今回の洋上浮体型データセンターの実証は、こうした課題の解決を目的としたものだ。
同日に開催された開所式には、官公庁やクラウド事業者なども参加し、ミニフロート上でデータセンターを見学するサイトツアーも行われた。
今後は、2026年度末までを目処に、塩害や振動による機器への影響、再エネのエネルギーマネジメントなどを検証し、実用化に向けた技術的基盤を確立する計画である。
利点と課題、普及の現実性は
洋上浮体型データセンターは、分散型インフラへの転換を象徴する存在となる可能性がある。
最大のメリットは、再生可能エネルギーによる電力供給と立地制約の解消を同時に達成できる点だろう。
洋上風力との連携なども進めば、発電地近接型のデータ処理基盤が形成され、エネルギー効率の向上が期待できる。

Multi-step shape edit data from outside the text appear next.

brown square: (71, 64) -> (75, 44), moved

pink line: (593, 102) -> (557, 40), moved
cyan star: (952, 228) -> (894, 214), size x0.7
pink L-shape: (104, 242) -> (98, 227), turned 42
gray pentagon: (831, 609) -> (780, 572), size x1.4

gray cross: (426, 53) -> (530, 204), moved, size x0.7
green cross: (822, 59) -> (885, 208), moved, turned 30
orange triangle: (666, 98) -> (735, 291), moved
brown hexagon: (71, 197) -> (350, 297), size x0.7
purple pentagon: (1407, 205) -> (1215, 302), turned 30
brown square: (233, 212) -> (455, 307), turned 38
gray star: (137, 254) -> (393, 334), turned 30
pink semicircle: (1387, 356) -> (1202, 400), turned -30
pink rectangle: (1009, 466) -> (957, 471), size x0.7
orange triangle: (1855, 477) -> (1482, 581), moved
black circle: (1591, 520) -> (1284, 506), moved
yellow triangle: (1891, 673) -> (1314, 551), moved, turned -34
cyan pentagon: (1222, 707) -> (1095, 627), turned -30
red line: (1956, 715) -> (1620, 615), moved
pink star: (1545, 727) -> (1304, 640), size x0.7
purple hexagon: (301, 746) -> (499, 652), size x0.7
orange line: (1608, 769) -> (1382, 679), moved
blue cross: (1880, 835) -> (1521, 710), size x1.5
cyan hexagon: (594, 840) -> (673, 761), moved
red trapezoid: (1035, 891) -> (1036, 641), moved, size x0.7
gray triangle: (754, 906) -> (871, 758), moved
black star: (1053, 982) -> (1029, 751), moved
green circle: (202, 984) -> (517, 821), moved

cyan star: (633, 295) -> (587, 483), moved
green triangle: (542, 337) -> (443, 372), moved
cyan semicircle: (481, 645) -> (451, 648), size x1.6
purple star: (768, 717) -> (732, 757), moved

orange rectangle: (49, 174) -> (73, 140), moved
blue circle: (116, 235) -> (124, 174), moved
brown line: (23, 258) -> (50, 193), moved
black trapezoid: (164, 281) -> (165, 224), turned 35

海水を活用した冷却技術との組み合わせにより、さらなる省エネ化も実現できるかもしれない。
一方で、課題も多そうだ。
海上特有の塩害や振動による機器劣化、通信インフラの安定確保、保守運用コストの増大などは無視できないだろう。
また、気象条件による稼働制約や法規制の整備不足も、商用化に向けた障壁となり得る。
オフグリッド(※)運用においては、再エネの不安定性をどこまで制御できるかが鍵となるはずだ。
今後は、AI需要の拡大により、データセンターの電力問題は一層深刻化すると考えられる。
従来の陸上型だけでは対応が難しくなる中、洋上という選択肢は現実的な代替案となるかもしれない。
今回の実証が成功すれば、エネルギーとデジタル基盤を一体で設計する新たな標準モデルとして、国内外へ展開が進む可能性もありそうだ。
※オフグリッド:電力会社の送電網に依存せず、再生可能エネルギーと蓄電池によって電力を自給自足する仕組み。